Leading parenting charity Gingerbread has published a major academic report by Professor Mike Brewer, Director of the ESRC Centre for Research on Micro-social Change at ISER and Dr Paola De Agostini that looks at the impact on single parent families of the government’s flagship welfare programme, universal credit.
The study launched at a press conference in London on Wednesday 30th October finds that, far from achieving the reform’s stated goal of “making work pay”, many single parents could actually lose out in cash terms under the new system.
Universal credit, which is being gradually introduced across the country from this October onwards, is rolling together six separate benefits into one payment. This is being done in order to simplify the system. The government has emphasised that this new welfare scheme is being designed to ‘make work pay – at each and every hour’: encouraging people to move into work, or increase their working hours.

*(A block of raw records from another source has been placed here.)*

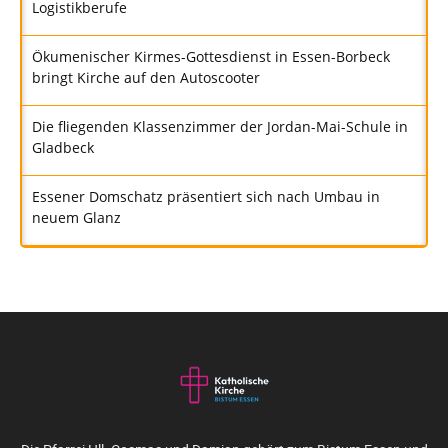
Logistikberufe
Ökumenischer Kirmes-Gottesdienst in Essen-Borbeck
bringt Kirche auf den Autoscooter
Die fliegenden Klassenzimmer der Jordan-Mai-Schule in
Gladbeck
Essener Domschatz präsentiert sich nach Umbau in
neuem Glanz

The research suggests that for many single parents, work still won’t pay under universal credit. In particular the study found that:
- As a group, single parents face a real-terms cash loss under universal credit
- Universal credit does achieve one of its aims: single parents who aren’t working will be better off if they move into work than is currently the case
- But of all household types, working single parents are the worst affected when it comes to benefitting from working more hours, meaning many families will be trapped in low hours, low paid jobs.
Gingerbread has produced a briefing for policy makers, based on this new ISER research, includes clear, costed recommendations on ways that the government could improve the scheme, and make work pay for single parents.